Your assignment: Carry over every entry exactly as written, though not the pictures it contains.

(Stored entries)
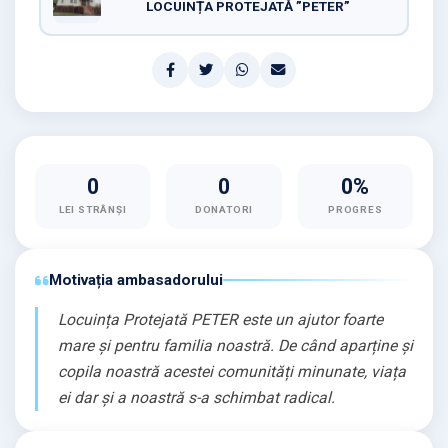
LOCUINȚA PROTEJATĂ ”PETER”
0
0
0%
LEI STRÂNȘI
DONATORI
PROGRES
Motivația ambasadorului
Locuința Protejată PETER este un ajutor foarte
mare și pentru familia noastră. De când aparține și
copila noastră acestei comunități minunate, viața
ei dar și a noastră s-a schimbat radical.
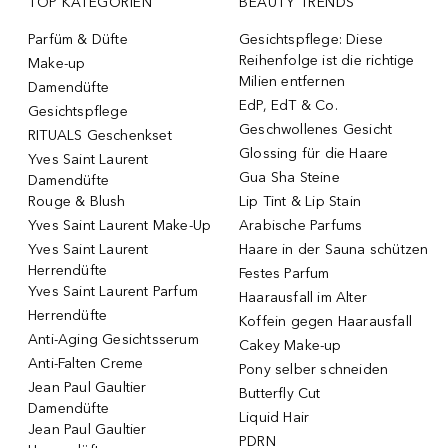
TOP KATEGORIEN
BEAUTY TRENDS
Parfüm & Düfte
Gesichtspflege: Diese
Reihenfolge ist die richtige
Make-up
Milien entfernen
Damendüfte
EdP, EdT & Co.
Gesichtspflege
Geschwollenes Gesicht
RITUALS Geschenkset
Glossing für die Haare
Yves Saint Laurent
Gua Sha Steine
Damendüfte
Rouge & Blush
Lip Tint & Lip Stain
Yves Saint Laurent Make-Up
Arabische Parfums
Yves Saint Laurent
Haare in der Sauna schützen
Herrendüfte
Festes Parfum
Yves Saint Laurent Parfum
Haarausfall im Alter
Herrendüfte
Koffein gegen Haarausfall
Anti-Aging Gesichtsserum
Cakey Make-up
Anti-Falten Creme
Pony selber schneiden
Jean Paul Gaultier
Butterfly Cut
Damendüfte
Liquid Hair
Jean Paul Gaultier
PDRN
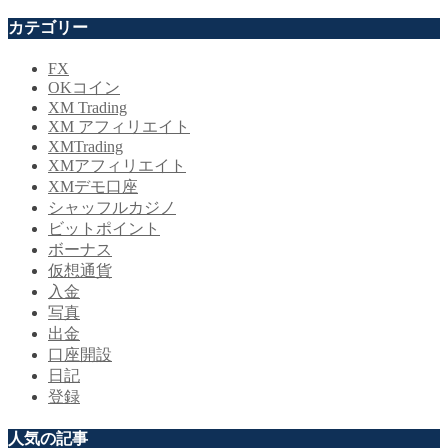
カテゴリー
FX
OKコイン
XM Trading
XM アフィリエイト
XMTrading
XMアフィリエイト
XMデモ口座
シャッフルカジノ
ビットポイント
ボーナス
仮想通貨
入金
写真
出金
口座開設
日記
登録
人気の記事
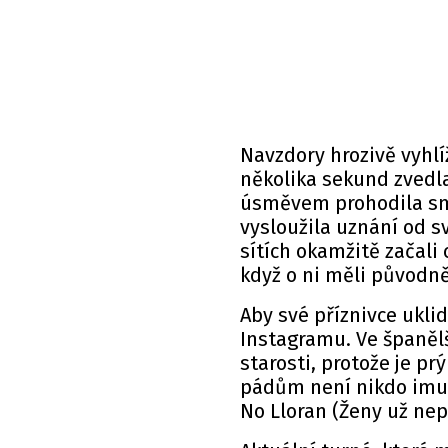
Navzdory hrozivě vyh
několika sekund zvedl
úsměvem prohodila směr
vysloužila uznání od sv
sítích okamžitě začali 
když o ni měli původně
Aby své příznivce uklid
Instagramu. Ve španěl
starosti, protože je pr
pádům není nikdo imun
No Lloran (Ženy už nep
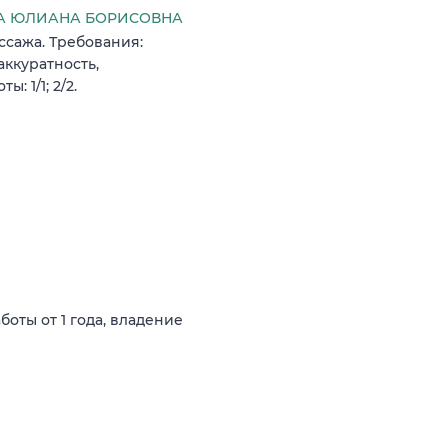
А ЮЛИАНА БОРИСОВНА
ссажа. Требования:
ккуратность,
: 1/1; 2/2.
оты от 1 года, владение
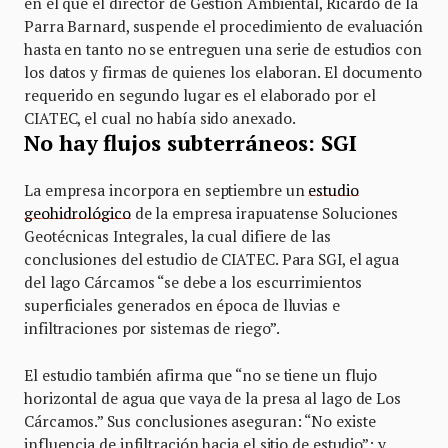
en el que el director de Gestión Ambiental, Ricardo de la
Parra Barnard, suspende el procedimiento de evaluación
hasta en tanto no se entreguen una serie de estudios con
los datos y firmas de quienes los elaboran. El documento
requerido en segundo lugar es el elaborado por el
CIATEC, el cual no había sido anexado.
No hay flujos subterráneos: SGI
La empresa incorpora en septiembre un
estudio
geohidrológico
de la empresa irapuatense Soluciones
Geotécnicas Integrales, la cual difiere de las
conclusiones del estudio de CIATEC. Para SGI, el agua
del lago Cárcamos “se debe a los escurrimientos
superficiales generados en época de lluvias e
infiltraciones por sistemas de riego”.
El estudio también afirma que “no se tiene un flujo
horizontal de agua que vaya de la presa al lago de Los
Cárcamos.” Sus conclusiones aseguran: “No existe
influencia de infiltración hacia el sitio de estudio”; y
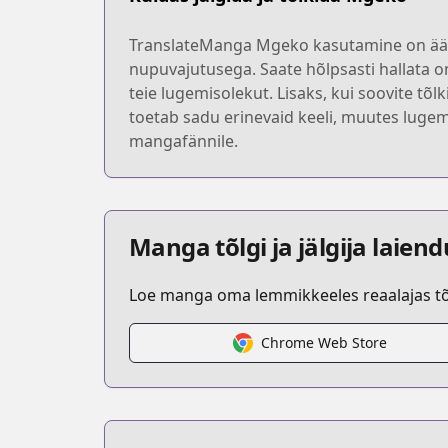
TranslateManga Mgeko kasutamine on äärm
nupuvajutusega. Saate hõlpsasti hallata o
teie lugemisolekut. Lisaks, kui soovite tõl
toetab sadu erinevaid keeli, muutes lugem
mangafännile.
Manga tõlgi ja jälgija laien
Loe manga oma lemmikkeeles reaalajas tõl
Chrome Web Store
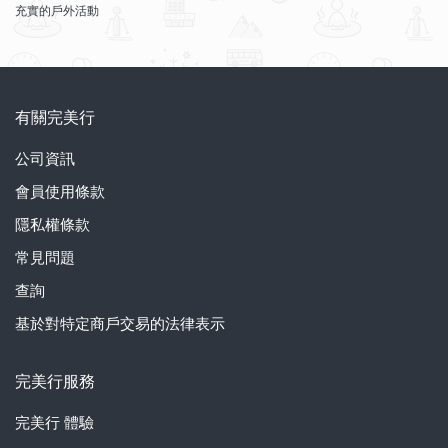
充實的戶外活動
有關完美行
公司資訊
會員使用條款
隱私權條款
常見問題
查詢
基於對特定商戶交易的法律表示
完美行服務
完美行
體驗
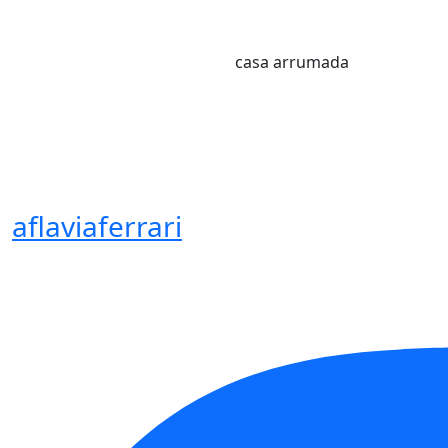
casa arrumada
aflaviaferrari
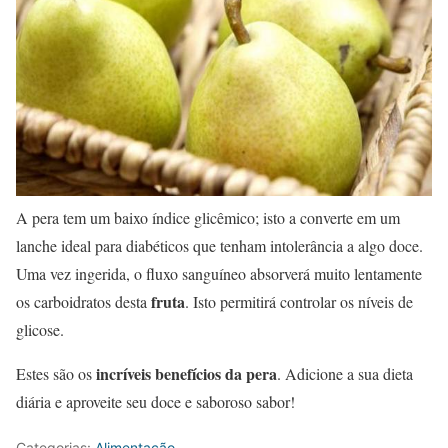
A pera tem um baixo índice glicêmico; isto a converte em um
lanche ideal para diabéticos que tenham intolerância a algo doce.
Uma vez ingerida, o fluxo sanguíneo absorverá muito lentamente
fruta
os carboidratos desta
. Isto permitirá controlar os níveis de
glicose.
incríveis benefícios da pera
Estes são os
. Adicione a sua dieta
diária e aproveite seu doce e saboroso sabor!
Categorias:
Alimentação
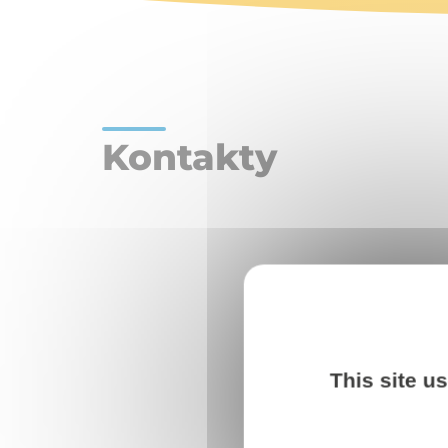
Kontakty
This site u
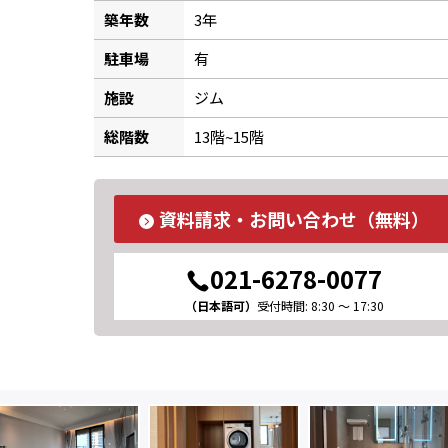
築年数
3年
駐車場
有
施設
ジム
総階数
13階~15階
資料請求・お問い合わせ（無料）
021-6278-0077
（日本語可）
受付時間: 8:30 ～ 17:30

Task output:
LOCUINȚA PROTEJATĂ ”PETER”
0
0
0%
LEI STRÂNȘI
DONATORI
PROGRES
Motivația ambasadorului
Locuința Protejată PETER este un ajutor foarte
mare și pentru familia noastră. De când aparține și
copila noastră acestei comunități minunate, viața
ei dar și a noastră s-a schimbat radical.
TOP KATEGORIEN
BEAUTY TRENDS
Parfüm & Düfte
Gesichtspflege: Diese
Reihenfolge ist die richtige
Make-up
Milien entfernen
Damendüfte
EdP, EdT & Co.
Gesichtspflege
Geschwollenes Gesicht
RITUALS Geschenkset
Glossing für die Haare
Yves Saint Laurent
Gua Sha Steine
Damendüfte
Rouge & Blush
Lip Tint & Lip Stain
Yves Saint Laurent Make-Up
Arabische Parfums
Yves Saint Laurent
Haare in der Sauna schützen
Herrendüfte
Festes Parfum
Yves Saint Laurent Parfum
Haarausfall im Alter
Herrendüfte
Koffein gegen Haarausfall
Anti-Aging Gesichtsserum
Cakey Make-up
Anti-Falten Creme
Pony selber schneiden
Jean Paul Gaultier
Butterfly Cut
Damendüfte
Liquid Hair
Jean Paul Gaultier
PDRN
カテゴリー
FX
OKコイン
XM Trading
XM アフィリエイト
XMTrading
XMアフィリエイト
XMデモ口座
シャッフルカジノ
ビットポイント
ボーナス
仮想通貨
入金
写真
出金
口座開設
日記
登録
人気の記事
Navzdory hrozivě vyh
několika sekund zvedl
úsměvem prohodila směr
vysloužila uznání od sv
sítích okamžitě začali 
když o ni měli původně
Aby své příznivce uklid
Instagramu. Ve španěl
starosti, protože je pr
pádům není nikdo imun
No Lloran (Ženy už nep
А ЮЛИАНА БОРИСОВНА
ссажа. Требования:
ккуратность,
: 1/1; 2/2.
оты от 1 года, владение
en el que el director de Gestión Ambiental, Ricardo de la
Parra Barnard, suspende el procedimiento de evaluación
hasta en tanto no se entreguen una serie de estudios con
los datos y firmas de quienes los elaboran. El documento
requerido en segundo lugar es el elaborado por el
CIATEC, el cual no había sido anexado.
No hay flujos subterráneos: SGI
La empresa incorpora en septiembre un
estudio
geohidrológico
de la empresa irapuatense Soluciones
Geotécnicas Integrales, la cual difiere de las
conclusiones del estudio de CIATEC. Para SGI, el agua
del lago Cárcamos “se debe a los escurrimientos
superficiales generados en época de lluvias e
infiltraciones por sistemas de riego”.
El estudio también afirma que “no se tiene un flujo
horizontal de agua que vaya de la presa al lago de Los
Cárcamos.” Sus conclusiones aseguran: “No existe
influencia de infiltración hacia el sitio de estudio”; y
TranslateManga Mgeko kasutamine on äärm
nupuvajutusega. Saate hõlpsasti hallata o
teie lugemisolekut. Lisaks, kui soovite tõl
toetab sadu erinevaid keeli, muutes lugem
mangafännile.
Manga tõlgi ja jälgija laien
Loe manga oma lemmikkeeles reaalajas tõl
Chrome Web Store
充實的戶外活動
有關完美行
公司資訊
會員使用條款
隱私權條款
常見問題
查詢
基於對特定商戶交易的法律表示
完美行服務
完美行
體驗
casa arrumada
aflaviaferrari
A pera tem um baixo índice glicêmico; isto a converte em um
lanche ideal para diabéticos que tenham intolerância a algo doce.
Uma vez ingerida, o fluxo sanguíneo absorverá muito lentamente
fruta
os carboidratos desta
. Isto permitirá controlar os níveis de
glicose.
incríveis benefícios da pera
Estes são os
. Adicione a sua dieta
diária e aproveite seu doce e saboroso sabor!
Categorias:
Alimentação
Kontakty
This site u
築年数
3年
駐車場
有
施設
ジム
総階数
13階~15階
資料請求・お問い合わせ（無料）
021-6278-0077
（日本語可）
受付時間: 8:30 ～ 17:30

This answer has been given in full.